▶ Task: For the data below, please report each line where the word "Output" is found.

▶ Information:
====================
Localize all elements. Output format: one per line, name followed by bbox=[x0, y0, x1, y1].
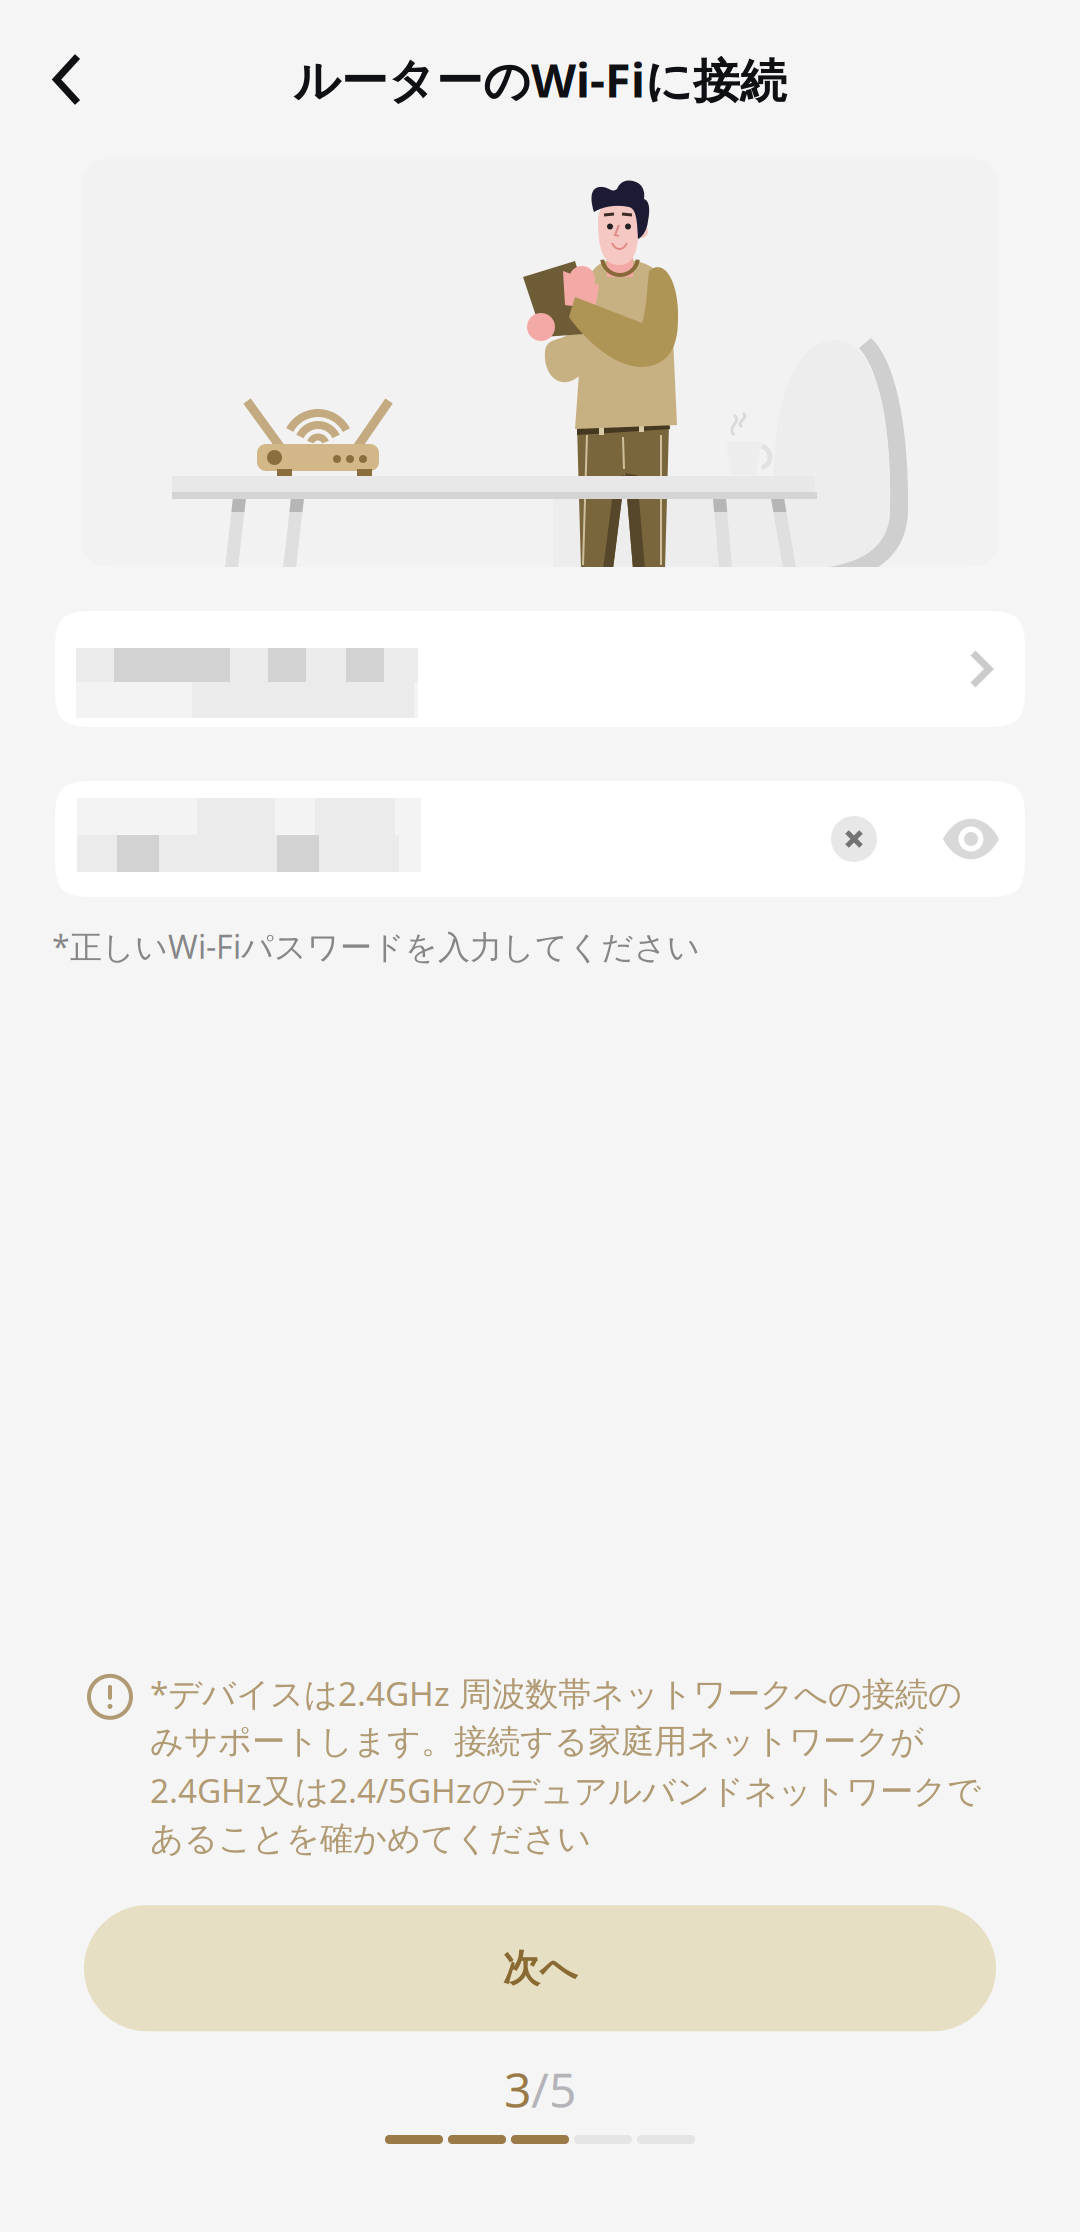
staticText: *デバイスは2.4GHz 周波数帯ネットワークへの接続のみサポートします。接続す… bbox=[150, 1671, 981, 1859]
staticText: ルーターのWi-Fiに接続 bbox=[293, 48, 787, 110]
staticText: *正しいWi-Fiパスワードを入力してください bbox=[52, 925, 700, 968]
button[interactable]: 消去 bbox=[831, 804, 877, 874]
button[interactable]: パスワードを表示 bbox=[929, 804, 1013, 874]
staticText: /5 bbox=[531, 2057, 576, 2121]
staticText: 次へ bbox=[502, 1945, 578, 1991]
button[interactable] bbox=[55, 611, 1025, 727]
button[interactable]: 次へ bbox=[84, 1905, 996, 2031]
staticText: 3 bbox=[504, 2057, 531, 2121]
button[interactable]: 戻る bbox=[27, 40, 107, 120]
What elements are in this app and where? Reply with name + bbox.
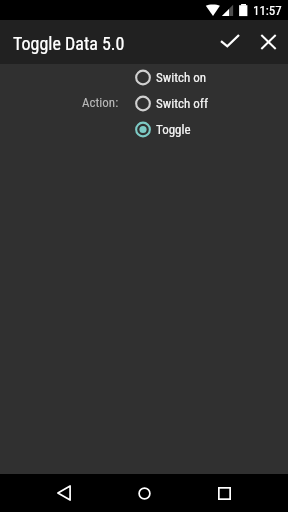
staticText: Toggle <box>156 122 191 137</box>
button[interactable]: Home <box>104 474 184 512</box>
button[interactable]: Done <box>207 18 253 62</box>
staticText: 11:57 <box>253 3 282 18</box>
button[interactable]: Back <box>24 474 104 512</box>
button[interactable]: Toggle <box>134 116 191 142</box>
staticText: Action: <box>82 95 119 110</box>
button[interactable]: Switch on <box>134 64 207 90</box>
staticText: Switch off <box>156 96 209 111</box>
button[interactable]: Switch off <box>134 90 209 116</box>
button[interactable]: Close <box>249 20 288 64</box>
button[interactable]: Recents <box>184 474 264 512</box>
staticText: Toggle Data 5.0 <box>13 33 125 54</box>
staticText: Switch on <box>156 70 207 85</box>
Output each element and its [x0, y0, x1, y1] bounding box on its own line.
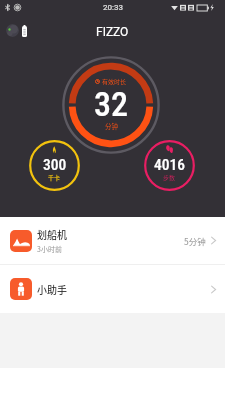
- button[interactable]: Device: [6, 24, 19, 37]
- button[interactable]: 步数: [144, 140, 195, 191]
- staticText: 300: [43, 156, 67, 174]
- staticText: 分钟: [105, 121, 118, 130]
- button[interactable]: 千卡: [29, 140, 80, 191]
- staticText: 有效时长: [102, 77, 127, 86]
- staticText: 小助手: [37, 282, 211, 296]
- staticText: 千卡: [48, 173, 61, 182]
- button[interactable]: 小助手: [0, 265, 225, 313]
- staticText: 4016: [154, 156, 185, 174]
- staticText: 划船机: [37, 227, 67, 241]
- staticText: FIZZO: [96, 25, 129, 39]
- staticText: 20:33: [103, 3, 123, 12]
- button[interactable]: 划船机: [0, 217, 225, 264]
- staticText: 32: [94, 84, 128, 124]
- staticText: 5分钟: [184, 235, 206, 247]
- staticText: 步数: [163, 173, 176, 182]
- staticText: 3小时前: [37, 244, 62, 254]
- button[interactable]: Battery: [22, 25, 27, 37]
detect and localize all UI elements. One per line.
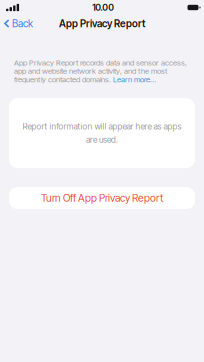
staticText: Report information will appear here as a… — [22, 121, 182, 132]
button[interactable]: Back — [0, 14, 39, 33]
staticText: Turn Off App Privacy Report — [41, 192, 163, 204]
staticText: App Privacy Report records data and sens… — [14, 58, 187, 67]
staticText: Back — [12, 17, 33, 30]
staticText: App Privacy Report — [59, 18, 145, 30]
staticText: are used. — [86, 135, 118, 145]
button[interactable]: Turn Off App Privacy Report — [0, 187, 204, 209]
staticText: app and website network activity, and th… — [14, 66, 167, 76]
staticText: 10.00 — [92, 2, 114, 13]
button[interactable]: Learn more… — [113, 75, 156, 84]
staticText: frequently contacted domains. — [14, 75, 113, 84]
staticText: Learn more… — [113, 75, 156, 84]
====================
▶ Expected answer:
Localize all elements. Output format: one per line, name followed by bbox=[x0, y0, x1, y1].
Output each element and its [x0, y0, x1, y1] bounding box on its own line.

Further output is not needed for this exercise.